> [GIVEN RECORDS]
○ ○ ○ ○

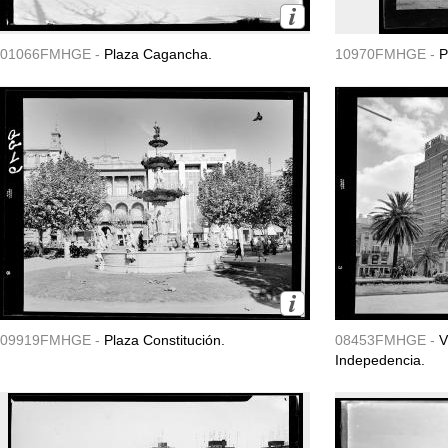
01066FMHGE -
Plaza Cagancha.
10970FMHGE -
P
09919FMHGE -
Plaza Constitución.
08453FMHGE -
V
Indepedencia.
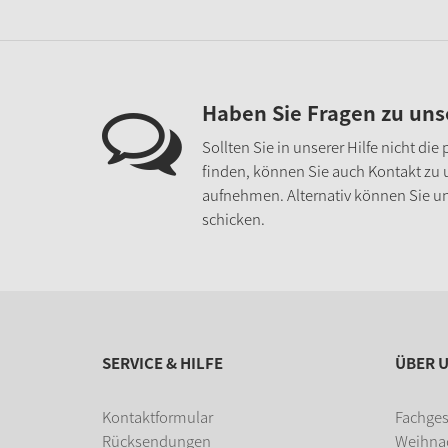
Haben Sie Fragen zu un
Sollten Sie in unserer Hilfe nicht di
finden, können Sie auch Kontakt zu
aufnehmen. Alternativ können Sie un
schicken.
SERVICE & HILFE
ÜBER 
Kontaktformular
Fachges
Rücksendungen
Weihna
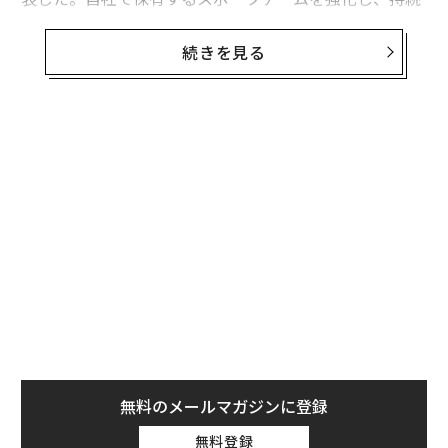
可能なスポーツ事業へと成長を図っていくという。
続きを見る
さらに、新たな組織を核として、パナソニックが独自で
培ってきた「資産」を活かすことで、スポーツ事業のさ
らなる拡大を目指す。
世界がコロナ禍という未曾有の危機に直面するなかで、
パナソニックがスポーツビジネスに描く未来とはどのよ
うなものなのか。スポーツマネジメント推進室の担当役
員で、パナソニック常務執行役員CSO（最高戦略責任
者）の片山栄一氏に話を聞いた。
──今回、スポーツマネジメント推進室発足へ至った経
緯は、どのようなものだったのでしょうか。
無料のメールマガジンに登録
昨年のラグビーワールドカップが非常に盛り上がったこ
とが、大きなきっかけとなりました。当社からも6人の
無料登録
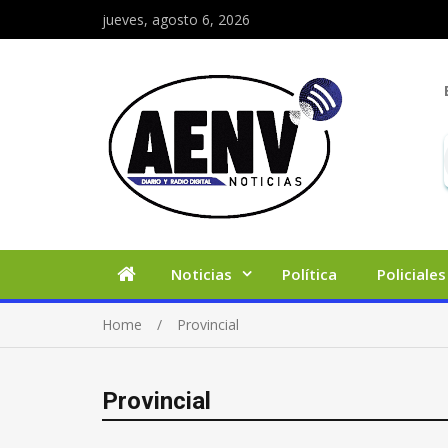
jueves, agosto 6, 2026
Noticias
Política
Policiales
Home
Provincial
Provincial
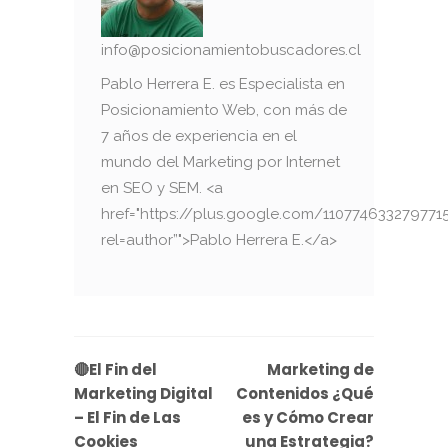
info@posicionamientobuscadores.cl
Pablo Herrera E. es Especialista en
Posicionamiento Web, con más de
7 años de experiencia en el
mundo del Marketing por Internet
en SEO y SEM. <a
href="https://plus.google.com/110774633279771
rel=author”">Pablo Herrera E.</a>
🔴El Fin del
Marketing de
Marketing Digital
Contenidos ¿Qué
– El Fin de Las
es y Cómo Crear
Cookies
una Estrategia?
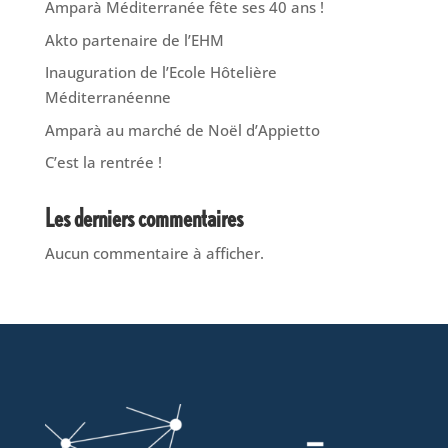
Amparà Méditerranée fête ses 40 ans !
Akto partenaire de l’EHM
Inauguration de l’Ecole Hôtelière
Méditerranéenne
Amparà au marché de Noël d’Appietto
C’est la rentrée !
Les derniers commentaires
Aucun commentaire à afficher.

○ ○ ○ ○

> [WHAT THE EXERCISE ASKS]
Report all lines above with "Amparà".

> [ANSWER FOR THE TASK]
Amparà Méditerranée fête ses 40 ans !
Amparà au marché de Noël d’Appietto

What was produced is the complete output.